GIGA Bioinformatics, GIGA Institute, University of Liège, 4000 Liège, Belgium.
Int J Mol Sci. 2025 Jul 31;26(15):7401. doi: 10.3390/ijms26157401.
Accounting for 15-30% of colorectal cancer cases, the serrated pathway remains poorly characterized compared to the adenoma-carcinoma sequence. It involves sessile serrated lesions as precursors and is characterized by BRAF mutations (BRAF), CpG island hypermethylation, and microsatellite instability (MSI). Using label-free proteomics, we compared normal tissue margins from patients with diverticular disease, sessile serrated lesions, low-grade adenomas, and high-grade adenomas. We identified S100A14 as significantly overexpressed in sessile serrated lesions compared to low-grade adenomas, high-grade adenomas, and normal tissues. This overexpression was confirmed by immunohistochemical scoring in an independent cohort. Gene expression analyses of public datasets showed higher S100A14 expression in BRAF-mutated and MSI-H colorectal cancers compared to microsatellite stable BRAF tumors. This finding was confirmed by immunohistochemical scoring in an independent colorectal cancer cohort. Furthermore, single-cell RNA sequencing analysis from the Human Colon Cancer Atlas revealed that S100A14 expression in tumor cells positively correlated with the abundance of tumoral CD8 cytotoxic T cells, particularly the CD8 CXCL13 subset, known for its association with a favorable response to immunotherapy. Collectively, our results demonstrate for the first time that S100A14 is a potential biomarker of serrated neoplasia and further suggests its potential role in predicting immunotherapy responses in colorectal cancer.

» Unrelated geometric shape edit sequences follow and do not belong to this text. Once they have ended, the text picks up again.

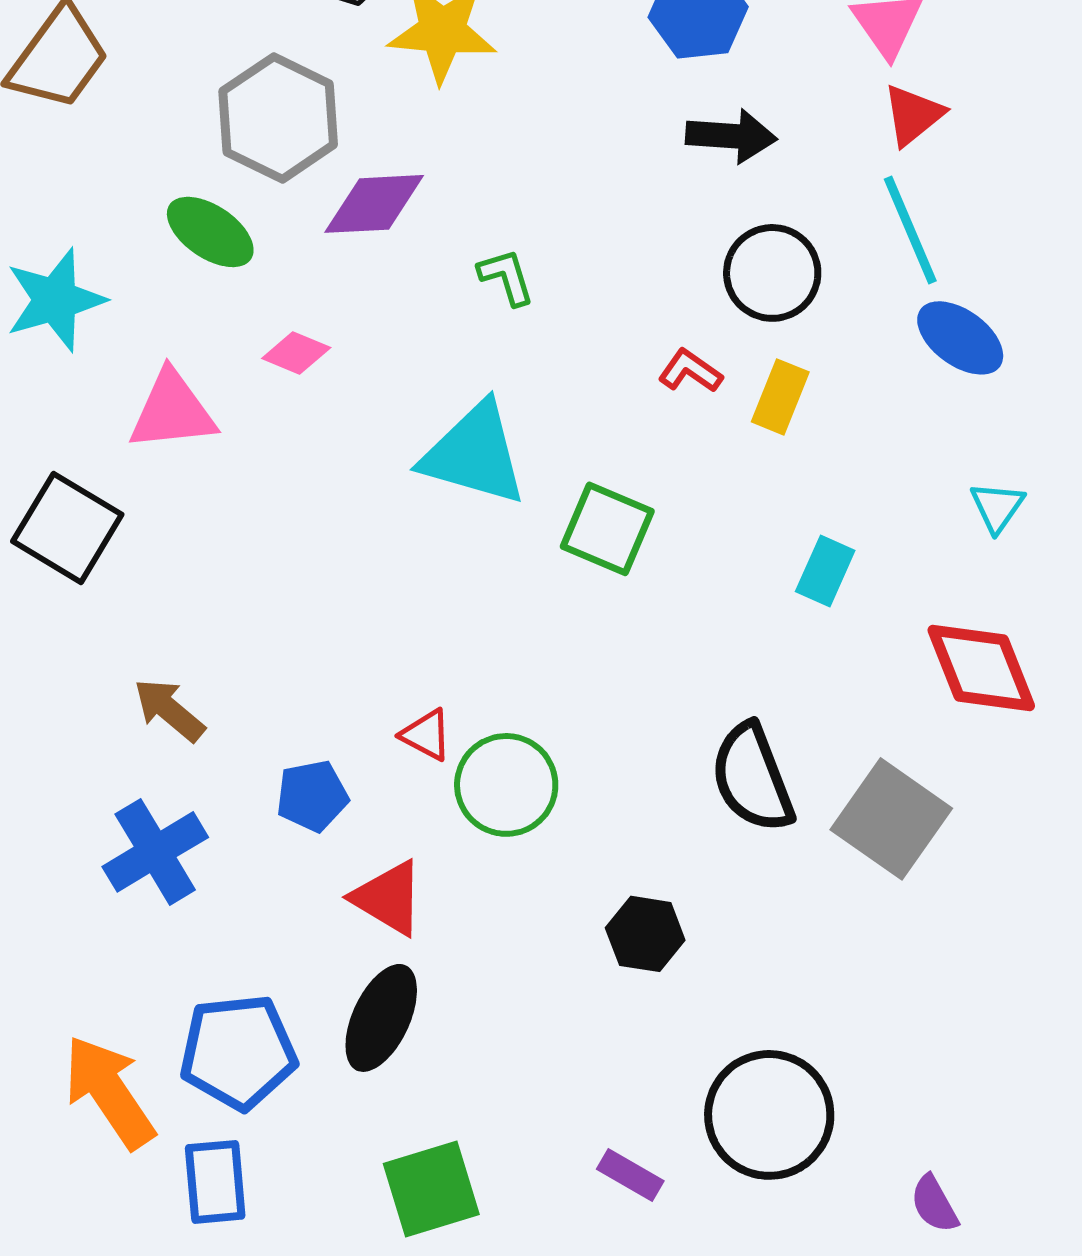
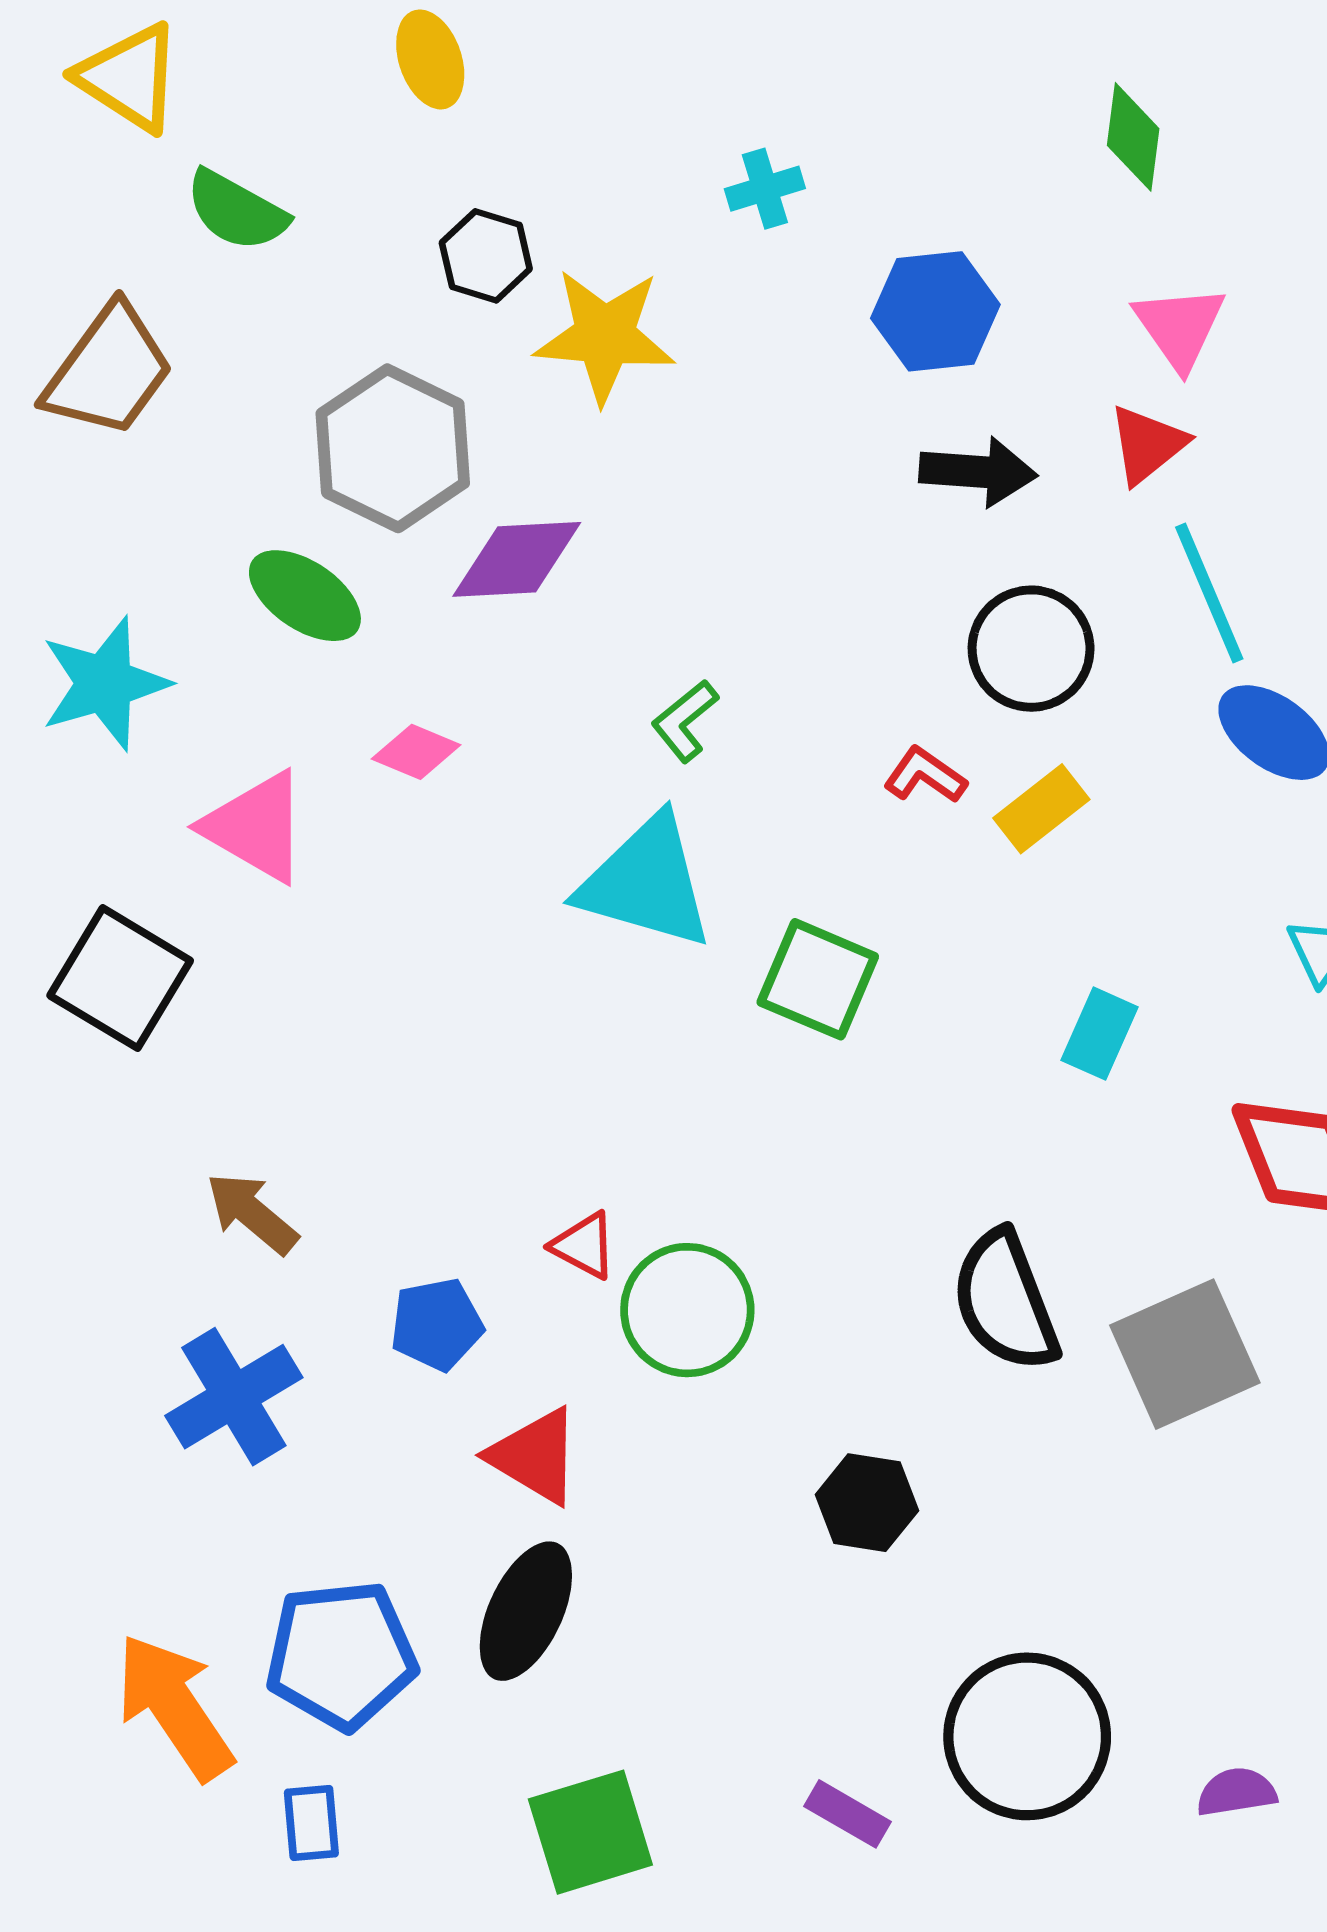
red triangle: (913, 115) -> (1147, 444), moved
green L-shape: (506, 277) -> (685, 721), moved, turned -112
yellow rectangle: (780, 397) -> (1041, 809), turned 30
pink triangle: (172, 411) -> (256, 827), turned 36
gray square: (891, 819) -> (1185, 1354), turned 31
blue rectangle: (215, 1182) -> (311, 1823), size x0.7
purple semicircle: (934, 1204) -> (1236, 1792), moved, turned 110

锯齿状途径占结直肠癌病例的15%-30%,与腺瘤-癌序列相比,其特征仍不明确。它以无蒂锯齿状病变为前驱病变,其特征为BRAF突变(BRAF)、CpG岛高甲基化和微卫星不稳定性(MSI)。我们使用无标记蛋白质组学方法,比较了憩室病患者、无蒂锯齿状病变、低级别腺瘤和高级别腺瘤患者的正常组织边缘。我们发现,与低级别腺瘤、高级别腺瘤和正常组织相比,S100A14在无蒂锯齿状病变中显著过表达。在一个独立队列中通过免疫组化评分证实了这种过表达。对公共数据集的基因表达分析显示,与微卫星稳定的BRAF肿瘤相比,BRAF突变和MSI-H结直肠癌中S100A14表达更高。在一个独立的结直肠癌队列中通过免疫组化评分证实了这一发现。此外,来自人类结肠癌图谱的单细胞RNA测序分析表明,肿瘤细胞中S100A14的表达与肿瘤性CD8细胞毒性T细胞的丰度呈正相关,特别是CD8 CXCL13亚群,该亚群因与免疫治疗的良好反应相关而闻名。总的来说,我们的结果首次证明S100A14是锯齿状肿瘤形成的潜在生物标志物,并进一步表明其在预测结直肠癌免疫治疗反应中的潜在作用。